Sophie Heine, Oser penser à Gauche - Pour un réformisme radical- ,


 

Bruxelles, Aden, mars 2010, 190 p., 12 euros.

 

La chercheuse en science politique, Sophie Heine, propose dans cet ouvrage des pistes visant à renouveler les orientations et les pratiques de la gauche. L’ouvrage est organisé en trois parties.

 

Trois axes: des droits humains, un universalisme de gauche et un réformisme radical

 

Dans un premier temps, Sophie Heine propose de renouveler la pensée de gauche en y introduisant une dose de libéralisme. Il ne s’agit pas du libéralisme économique, dont l’auteure fait une farouche critique, mais du libéralisme culturel. Il n’est pas question néanmoins pour la politologue de réduire les positions de gauche à ce libéralisme culturel. La gauche doit s’appuyer sur une critique des inégalités économiques. Néanmoins, elle considère que le libéralisme culturel permet d’introduire certaines dimensions auxquelles la gauche n’a pas toujours été suffisament sensible: la liberté individuelle, les revendications des minorités culturelles ou sexuelles, celles des femmes. Pour cela, Sophie Heine propose que la gauche s’appuie sur la notion de “droits humains”: “inscrire la pensée de la gauche dans le libéralisme politique signifie tout d’abord que la figure centrale doit être l’être humain et sa liberté en tant qu’individu”. (p.54)

 

Le second axe que met en avant l’auteure consiste à plaider pour une gauche universaliste contre toute forme de nationalisme et de patriotisme. Elle effectue en particulier une critique pertinente du patriotisme constitutionnel développé par Jurgen Habermas.

 

La troisième partie de l’ouvrage est consacrée à développer ce que peut être pour l’auteure un réformisme radical.

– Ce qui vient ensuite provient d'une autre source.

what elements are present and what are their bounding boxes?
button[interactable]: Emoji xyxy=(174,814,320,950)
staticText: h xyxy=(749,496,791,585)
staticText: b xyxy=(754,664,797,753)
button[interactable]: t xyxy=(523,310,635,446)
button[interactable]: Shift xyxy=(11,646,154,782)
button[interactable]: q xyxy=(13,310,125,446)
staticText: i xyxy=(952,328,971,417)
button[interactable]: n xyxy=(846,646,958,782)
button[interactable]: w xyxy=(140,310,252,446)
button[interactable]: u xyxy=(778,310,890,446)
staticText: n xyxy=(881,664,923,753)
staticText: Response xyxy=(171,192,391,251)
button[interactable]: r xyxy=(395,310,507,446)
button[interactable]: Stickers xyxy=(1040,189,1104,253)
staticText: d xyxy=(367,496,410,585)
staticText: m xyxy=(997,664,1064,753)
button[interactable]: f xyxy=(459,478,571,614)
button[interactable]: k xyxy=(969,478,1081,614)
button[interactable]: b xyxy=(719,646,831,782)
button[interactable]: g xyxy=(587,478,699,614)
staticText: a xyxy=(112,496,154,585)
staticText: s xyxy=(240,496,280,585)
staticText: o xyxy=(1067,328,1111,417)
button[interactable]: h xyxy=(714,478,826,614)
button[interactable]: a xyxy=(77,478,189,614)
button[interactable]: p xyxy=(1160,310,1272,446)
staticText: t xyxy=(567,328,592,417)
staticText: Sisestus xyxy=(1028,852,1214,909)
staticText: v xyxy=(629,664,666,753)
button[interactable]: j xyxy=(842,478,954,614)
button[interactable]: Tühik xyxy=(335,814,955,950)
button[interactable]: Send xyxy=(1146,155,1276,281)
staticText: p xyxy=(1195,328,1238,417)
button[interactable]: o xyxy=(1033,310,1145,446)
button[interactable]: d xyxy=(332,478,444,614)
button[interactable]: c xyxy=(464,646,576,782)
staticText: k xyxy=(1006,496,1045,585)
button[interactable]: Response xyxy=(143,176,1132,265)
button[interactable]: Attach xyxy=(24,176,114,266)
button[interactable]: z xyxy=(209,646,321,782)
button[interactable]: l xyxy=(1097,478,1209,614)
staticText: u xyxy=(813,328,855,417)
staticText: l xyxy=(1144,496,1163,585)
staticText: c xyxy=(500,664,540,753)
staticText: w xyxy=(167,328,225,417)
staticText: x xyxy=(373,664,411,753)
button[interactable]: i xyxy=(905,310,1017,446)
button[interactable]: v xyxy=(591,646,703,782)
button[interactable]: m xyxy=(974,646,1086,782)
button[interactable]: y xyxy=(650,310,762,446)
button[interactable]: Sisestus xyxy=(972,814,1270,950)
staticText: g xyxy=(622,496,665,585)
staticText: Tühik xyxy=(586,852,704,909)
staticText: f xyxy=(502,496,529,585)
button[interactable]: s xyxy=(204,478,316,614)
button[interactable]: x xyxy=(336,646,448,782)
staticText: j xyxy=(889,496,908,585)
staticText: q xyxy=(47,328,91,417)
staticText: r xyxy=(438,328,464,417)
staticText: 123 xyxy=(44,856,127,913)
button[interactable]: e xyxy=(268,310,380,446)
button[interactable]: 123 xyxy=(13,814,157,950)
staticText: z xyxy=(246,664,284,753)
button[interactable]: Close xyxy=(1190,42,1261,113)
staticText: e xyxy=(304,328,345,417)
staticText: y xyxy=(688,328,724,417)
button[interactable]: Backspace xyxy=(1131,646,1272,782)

Il ne s’agit pas pour elle du réformisme dévoyé du social-libéralisme developpé à partir des années 1980, mais de s’inspirer du réformisme, au sens fort de ce terme, tel qu’il fut pensé par Edouard Berstein. Pour Sophie Heine, la gauche ne peut se limiter à une critique idéologique et éthique des inégalités. La critique socialiste repose sur la lutte des classes et les intérêts de classes. Le réformisme radical que prône l’auteure s’appuie sur une action étatique, mais également sur des mouvements sociaux.

 

Proximités et divergences

 

Je partage, pour ma part, nombre des analyses théoriques et des orientations politiques de Sophie Heine. Comme elle, je pense qu’il est important que la gauche intègre la dimension individualiste, la défense des minorités culturelles, ainsi qu’une perspective universaliste, sans cesser de s’appuyer sur la lutte des classes pour asseoir la radicalité de son action de transformation sociale.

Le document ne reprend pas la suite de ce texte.